▸ **Exercise objective**: Check every line below for the word "planejamento" and show those that hold it.

▸ **Records to process**:
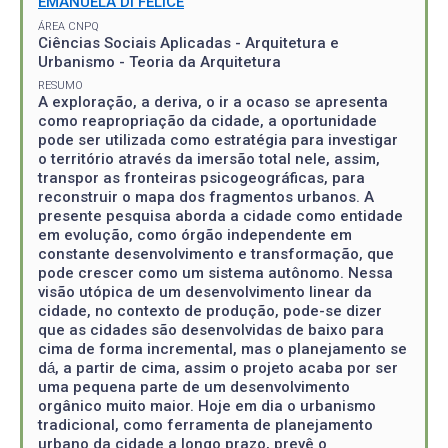
EMANUELA DI FELICE
ÁREA CNPQ
Ciências Sociais Aplicadas - Arquitetura e
Urbanismo - Teoria da Arquitetura
RESUMO
A exploração, a deriva, o ir a ocaso se apresenta
como reapropriação da cidade, a oportunidade
pode ser utilizada como estratégia para investigar
o território através da imersão total nele, assim,
transpor as fronteiras psicogeográficas, para
reconstruir o mapa dos fragmentos urbanos. A
presente pesquisa aborda a cidade como entidade
em evolução, como órgão independente em
constante desenvolvimento e transformação, que
pode crescer como um sistema autônomo. Nessa
visão utópica de um desenvolvimento linear da
cidade, no contexto de produção, pode-se dizer
que as cidades são desenvolvidas de baixo para
cima de forma incremental, mas o planejamento se
dá́, a partir de cima, assim o projeto acaba por ser
uma pequena parte de um desenvolvimento
orgânico muito maior. Hoje em dia o urbanismo
tradicional, como ferramenta de planejamento
urbano da cidade a longo prazo, prevê o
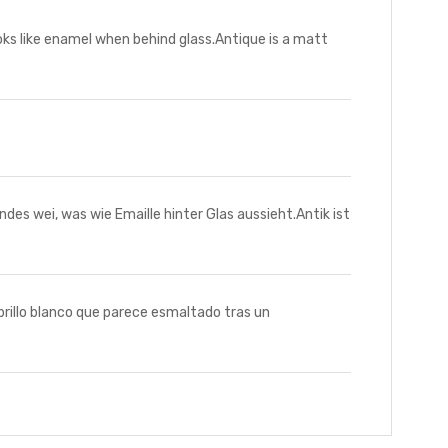
ks like enamel when behind glass.Antique is a matt
es wei, was wie Emaille hinter Glas aussieht.Antik ist
rillo blanco que parece esmaltado tras un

▸ **Output for this task**:
cima de forma incremental, mas o planejamento se
tradicional, como ferramenta de planejamento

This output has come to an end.